[Page-level text extractions]
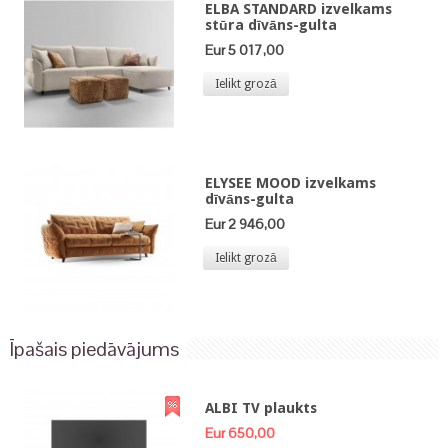
ELBA STANDARD izvelkams
stūra dīvāns-gulta
Eur 5 017,00
Ielikt grozā
ELYSEE MOOD izvelkams
dīvāns-gulta
Eur 2 946,00
Ielikt grozā
Īpašais piedāvājums
ALBI TV plaukts
Eur 650,00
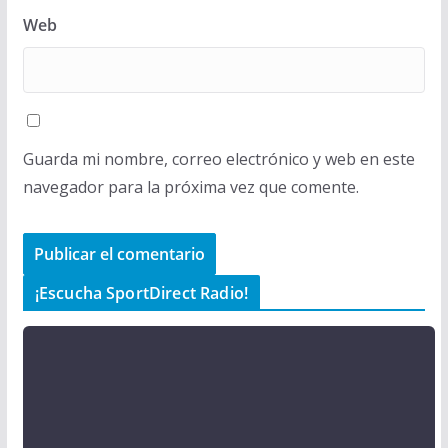
Web
Guarda mi nombre, correo electrónico y web en este
navegador para la próxima vez que comente.
¡Escucha SportDirect Radio!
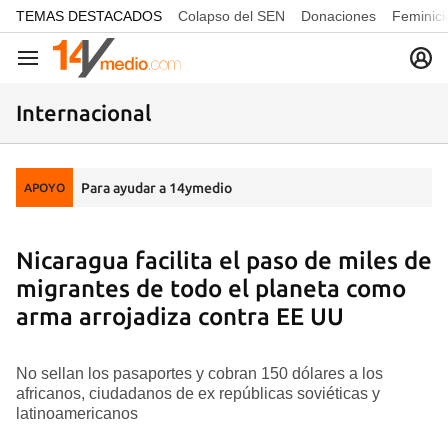
common.go-to-content
TEMAS DESTACADOS
Colapso del SEN
Donaciones
Feminici
Navegación
Internacional
Para ayudar a 14ymedio
APOYO
Nicaragua facilita el paso de miles de
migrantes de todo el planeta como
arma arrojadiza contra EE UU
No sellan los pasaportes y cobran 150 dólares a los
africanos, ciudadanos de ex repúblicas soviéticas y
latinoamericanos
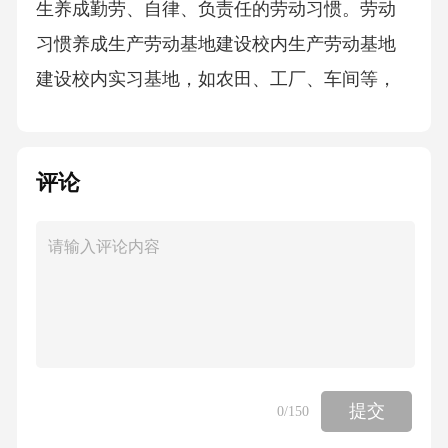
生养成勤劳、自律、负责任的劳动习惯。劳动
习惯养成生产劳动基地建设校内生产劳动基地
建设校内实习基地，如农田、工厂、车间等，
让学生亲身体验生产过程，了解劳动创造价
值。01校外劳动实践基地与企业、农村等合
评论
作，建立稳定的校外劳动实践基地，组织学生
参加农业生产、工业体验等活动。02劳动安全
教育在基地建设中加强劳动安全教育，确保学
生在劳动过程中的安全。03服务性劳动项目设
计组织学生参与社区义务劳动、志愿服务等，
培养学生的社会责任感和服务意识。社区服务
公益劳动勤工俭学结合环保、慈善等公益活
提交
0
/150
动，组织学生参与劳动，增强学生的社会责任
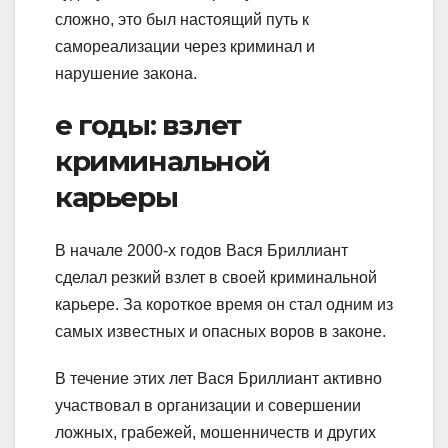
сложно, это был настоящий путь к
самореализации через криминал и
нарушение закона.
е годы: взлет
криминальной
карьеры
В начале 2000-х годов Вася Бриллиант
сделал резкий взлет в своей криминальной
карьере. За короткое время он стал одним из
самых известных и опасных воров в законе.
В течение этих лет Вася Бриллиант активно
участвовал в организации и совершении
ложных, грабежей, мошенничеств и других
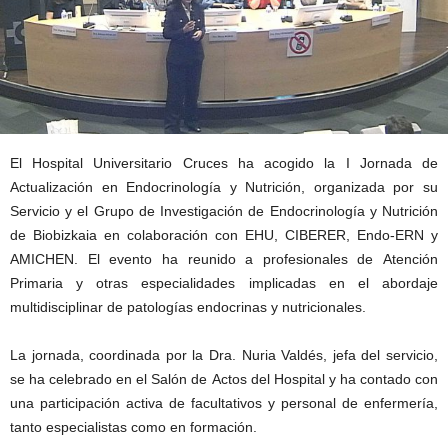
El Hospital Universitario Cruces ha acogido la I Jornada de
Actualización en Endocrinología y Nutrición, organizada por su
Servicio y el Grupo de Investigación de Endocrinología y Nutrición
de Biobizkaia en colaboración con EHU, CIBERER, Endo-ERN y
AMICHEN. El evento ha reunido a profesionales de Atención
Primaria y otras especialidades implicadas en el abordaje
multidisciplinar de patologías endocrinas y nutricionales.
La jornada, coordinada por la Dra. Nuria Valdés, jefa del servicio,
se ha celebrado en el Salón de Actos del Hospital y ha contado con
una participación activa de facultativos y personal de enfermería,
tanto especialistas como en formación.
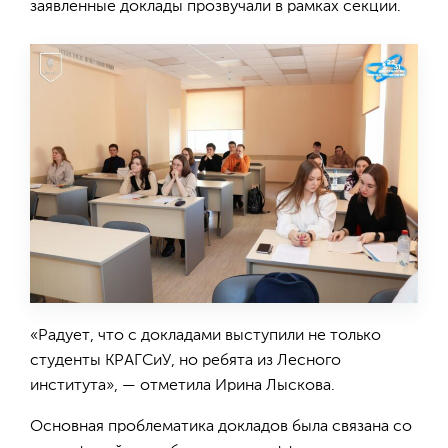
заявленные доклады прозвучали в рамках секции.
«Радует, что с докладами выступили не только
студенты КРАГСиУ, но ребята из Лесного
института», — отметила Ирина Лыскова.
Основная проблематика докладов была связана со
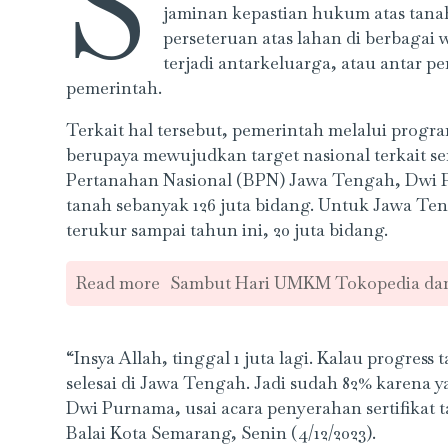
S
jaminan kepastian hukum atas tanah
perseteruan atas lahan di berbagai w
terjadi antarkeluarga, atau antar
pemerintah.
Terkait hal tersebut, pemerintah melalui prog
berupaya mewujudkan target nasional terkait ser
Pertanahan Nasional (BPN) Jawa Tengah, Dwi Pu
tanah sebanyak 126 juta bidang. Untuk Jawa Teng
terukur sampai tahun ini, 20 juta bidang.
Read more
Sambut Hari UMKM Tokopedia da
“Insya Allah, tinggal 1 juta lagi. Kalau progress 
selesai di Jawa Tengah. Jadi sudah 82% karen
Dwi Purnama, usai acara penyerahan sertifikat t
Balai Kota Semarang, Senin (4/12/2023).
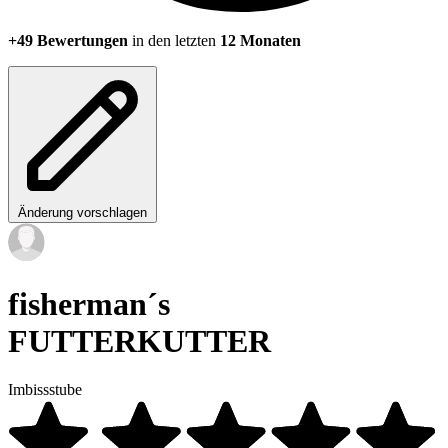
+49 Bewertungen
in den letzten
12 Monaten
Änderung vorschlagen
fisherman´s
FUTTERKUTTER
Imbissstube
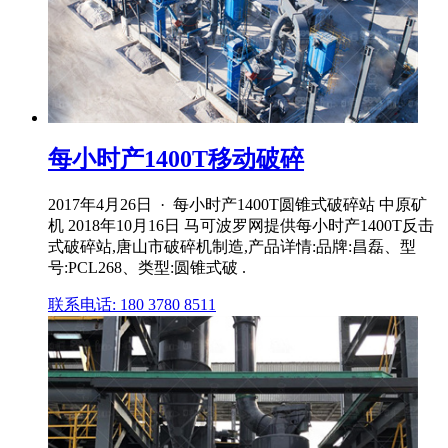
每小时产1400T移动破碎
2017年4月26日 · 每小时产1400T圆锥式破碎站 中原矿
机 2018年10月16日 马可波罗网提供每小时产1400T反击
式破碎站,唐山市破碎机制造,产品详情:品牌:昌磊、型
号:PCL268、类型:圆锥式破 .
联系电话: 180 3780 8511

--- PROBLEM TO WORK ON ---
A picture-free version of all the records, repeated exactly, is what to return.

--- TASK RESULT ---
ELBA STANDARD izvelkams
stūra dīvāns-gulta
Eur 5 017,00
Ielikt grozā
ELYSEE MOOD izvelkams
dīvāns-gulta
Eur 2 946,00
Ielikt grozā
Īpašais piedāvājums
ALBI TV plaukts
Eur 650,00
Web
Guarda mi nombre, correo electrónico y web en este
navegador para la próxima vez que comente.
¡Escucha SportDirect Radio!
common.go-to-content
TEMAS DESTACADOS
Colapso del SEN
Donaciones
Feminici
Navegación
Internacional
Para ayudar a 14ymedio
APOYO
Nicaragua facilita el paso de miles de
migrantes de todo el planeta como
arma arrojadiza contra EE UU
No sellan los pasaportes y cobran 150 dólares a los
africanos, ciudadanos de ex repúblicas soviéticas y
latinoamericanos
生养成勤劳、自律、负责任的劳动习惯。劳动
习惯养成生产劳动基地建设校内生产劳动基地
建设校内实习基地，如农田、工厂、车间等，
让学生亲身体验生产过程，了解劳动创造价
值。01校外劳动实践基地与企业、农村等合
评论
作，建立稳定的校外劳动实践基地，组织学生
参加农业生产、工业体验等活动。02劳动安全
教育在基地建设中加强劳动安全教育，确保学
生在劳动过程中的安全。03服务性劳动项目设
计组织学生参与社区义务劳动、志愿服务等，
培养学生的社会责任感和服务意识。社区服务
公益劳动勤工俭学结合环保、慈善等公益活
提交
0
/150
动，组织学生参与劳动，增强学生的社会责任
сложно, это был настоящий путь к
самореализации через криминал и
нарушение закона.
е годы: взлет
криминальной
карьеры
В начале 2000-х годов Вася Бриллиант
сделал резкий взлет в своей криминальной
карьере. За короткое время он стал одним из
самых известных и опасных воров в законе.
В течение этих лет Вася Бриллиант активно
участвовал в организации и совершении
ложных, грабежей, мошенничеств и других
El Hospital Universitario Cruces ha acogido la I Jornada de
Actualización en Endocrinología y Nutrición, organizada por su
Servicio y el Grupo de Investigación de Endocrinología y Nutrición
de Biobizkaia en colaboración con EHU, CIBERER, Endo-ERN y
AMICHEN. El evento ha reunido a profesionales de Atención
Primaria y otras especialidades implicadas en el abordaje
multidisciplinar de patologías endocrinas y nutricionales.
La jornada, coordinada por la Dra. Nuria Valdés, jefa del servicio,
se ha celebrado en el Salón de Actos del Hospital y ha contado con
una participación activa de facultativos y personal de enfermería,
tanto especialistas como en formación.
заявленные доклады прозвучали в рамках секции.
«Радует, что с докладами выступили не только
студенты КРАГСиУ, но ребята из Лесного
института», — отметила Ирина Лыскова.
Основная проблематика докладов была связана со
S
jaminan kepastian hukum atas tanah
perseteruan atas lahan di berbagai w
terjadi antarkeluarga, atau antar
pemerintah.
Terkait hal tersebut, pemerintah melalui prog
berupaya mewujudkan target nasional terkait ser
Pertanahan Nasional (BPN) Jawa Tengah, Dwi Pu
tanah sebanyak 126 juta bidang. Untuk Jawa Teng
terukur sampai tahun ini, 20 juta bidang.
Read more
Sambut Hari UMKM Tokopedia da
“Insya Allah, tinggal 1 juta lagi. Kalau progress 
selesai di Jawa Tengah. Jadi sudah 82% karen
Dwi Purnama, usai acara penyerahan sertifikat t
Balai Kota Semarang, Senin (4/12/2023).
+49 Bewertungen
in den letzten
12 Monaten
Änderung vorschlagen
fisherman´s
FUTTERKUTTER
Imbissstube
每小时产1400T移动破碎
2017年4月26日 · 每小时产1400T圆锥式破碎站 中原矿
机 2018年10月16日 马可波罗网提供每小时产1400T反击
式破碎站,唐山市破碎机制造,产品详情:品牌:昌磊、型
号:PCL268、类型:圆锥式破 .
联系电话: 180 3780 8511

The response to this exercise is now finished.